Forcing someone to utter specific words under threat of letting innocents die is a form of compelled speech. If the scenario is literally "say these words or a million die," compliance does not meaningfully violate the misgendered person's autonomy in any way comparable to the violation of the victims'. Kantian ethics itself distinguishes between perfect and imperfect duties; it does not require fanaticism in the face of catastrophic outcomes. The "categorical imperative" does not demand that one let millions perish to avoid a lie or a linguistic offense. (Kant’s own views on lying in the murderer-at-the-door case are famously rigid, but even there the stakes are one life, not a million—and many Kantians and contractualists reject the absolutist reading.)
3. Virtue ethics and character
A virtuous person values justice, mercy, and prudence over performative sensitivity. Clinging to linguistic protocol while millions die signals vice: rigidity, moral grandstanding, or misplaced compassion. The person who saves the million and then offers a sincere apology, explanation, or therapeutic support to the misgendered individual afterward demonstrates integrity and proportion. The person who lets the million die to avoid "harm" demonstrates either cowardice or a corrupted sense of priorities.
4. Slippery slopes and real-world implications
The hypothetical is deliberately extreme to isolate the principle. If one says "no, never," even here, then one is committed to the view that pronoun compliance is a transcendent duty that can never be outweighed. That position becomes absurd at lower thresholds: saving 10,000? 100? One life? Your own child? At some point the absolutist must admit a threshold exists. Once thresholds exist, the extreme case is decided. The only remaining disagreement is where the line sits; a million lives is so far above any reasonable line that the answer is obvious.

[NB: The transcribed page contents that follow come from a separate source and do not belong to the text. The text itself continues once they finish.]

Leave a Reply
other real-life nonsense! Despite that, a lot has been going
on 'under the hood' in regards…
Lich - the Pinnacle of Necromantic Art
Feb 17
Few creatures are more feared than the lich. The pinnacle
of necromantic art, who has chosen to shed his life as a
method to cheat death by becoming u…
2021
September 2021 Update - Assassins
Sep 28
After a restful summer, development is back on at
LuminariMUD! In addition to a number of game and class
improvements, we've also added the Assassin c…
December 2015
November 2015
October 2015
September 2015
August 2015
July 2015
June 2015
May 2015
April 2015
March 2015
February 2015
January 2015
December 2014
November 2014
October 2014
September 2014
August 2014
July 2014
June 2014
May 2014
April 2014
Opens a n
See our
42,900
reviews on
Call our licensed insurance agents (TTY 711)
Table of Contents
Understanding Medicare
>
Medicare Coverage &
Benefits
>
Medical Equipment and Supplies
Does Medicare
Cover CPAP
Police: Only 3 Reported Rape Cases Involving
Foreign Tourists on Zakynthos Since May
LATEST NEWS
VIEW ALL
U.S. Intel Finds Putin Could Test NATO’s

This does not entail that misgendering is generally good, or that one should be callous in ordinary life. Civility, accuracy, and compassion have their place. But when they conflict with preventing enormous evil, they yield. Language is a tool for coordination and truth-seeking; treating specific vocabulary as sacred—more important than human lives—is a form of idolatry.
In short: human lives have intrinsic moral weight that preferred pronouns, however strongly felt, do not. Saving a million people justifies the act. Any ethical theory that denies this has lost contact with reality.